━━━━━ SUPPLIED ENTRIES

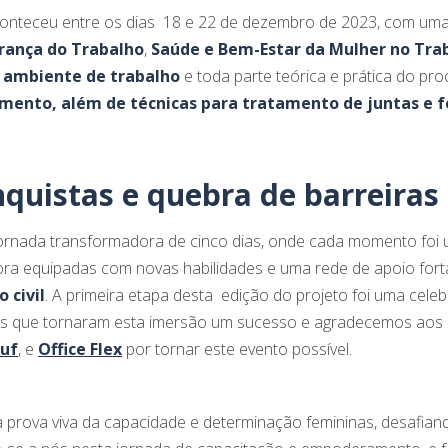
onteceu entre os dias 18 e 22 de dezembro de 2023, com um
rança do Trabalho
,
Saúde e Bem-Estar da Mulher no Tra
 ambiente de trabalho
e toda parte teórica e prática do pr
ento, além de técnicas para tratamento de juntas e f
quistas e quebra de barreiras
jornada transformadora de cinco dias, onde cada momento fo
agora equipadas com novas habilidades e uma rede de apoio forta
 civil
. A primeira etapa desta edição do projeto foi uma cele
es que tornaram esta imersão um sucesso e agradecemos aos
uf
, e
Office Flex
por tornar este evento possível.
prova viva da capacidade e determinação femininas, desafian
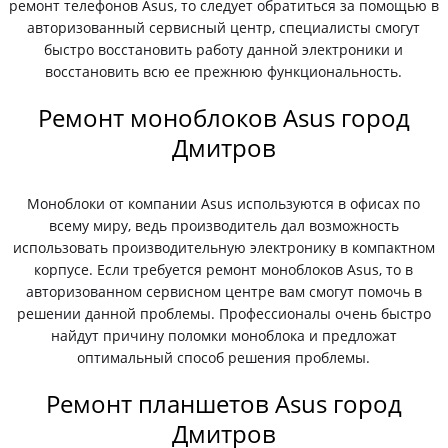
ремонт телефонов Asus, то следует обратиться за помощью в
авторизованный сервисный центр, специалисты смогут
быстро восстановить работу данной электроники и
восстановить всю ее прежнюю функциональность.
Ремонт моноблоков Asus город
Дмитров
Моноблоки от компании Asus используются в офисах по
всему миру, ведь производитель дал возможность
использовать производительную электронику в компактном
корпусе. Если требуется ремонт моноблоков Asus, то в
авторизованном сервисном центре вам смогут помочь в
решении данной проблемы. Профессионалы очень быстро
найдут причину поломки моноблока и предложат
оптимальный способ решения проблемы.
Ремонт планшетов Asus город
Дмитров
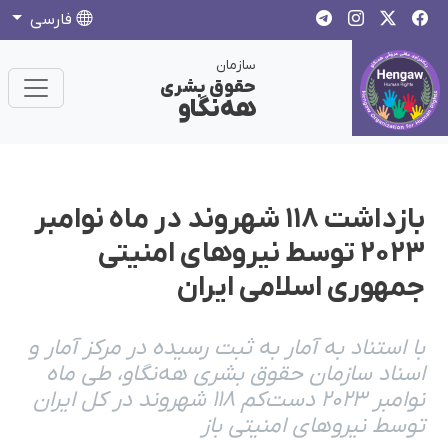
فارسی
سازمان
حقوق بشری
هەنگاو
بازداشت ۱۱۸ شهروند در ماه نوامبر
۲۰۲۳ توسط نیروهای امنیتی
جمهوری اسلامی ایران
با استناد به آمار به ثبت رسیده در مرکز آمار و
اسناد سازمان حقوق بشری هه‌نگاو، طی ماه
نوامبر ۲۰۲۳ دست‌کم ۱۱۸ شهروند در کل ایران
توسط نیروهای امنیتی باز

━━━━━━━━━━

#### WORK ITEM:
Look through the entries and copy every line in which the string "смогут" appears.

#### EXPECTED ANSWER:
авторизованный сервисный центр, специалисты смогут
авторизованном сервисном центре вам смогут помочь в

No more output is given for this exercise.